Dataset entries
================

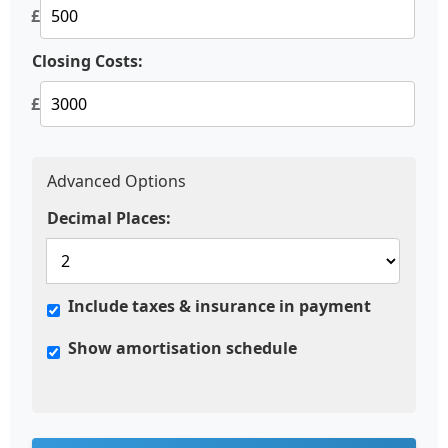
£
Closing Costs:
£
Advanced Options
Decimal Places:
Include taxes & insurance in payment
Show amortisation schedule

================

__TASK DIRECTIONS__: None of the pictures belong in the copy; transcribe the rest of the data exactly.

__ANSWER TO THE PROBLEM__:
£
Closing Costs:
£
Advanced Options
Decimal Places:
Include taxes & insurance in payment
Show amortisation schedule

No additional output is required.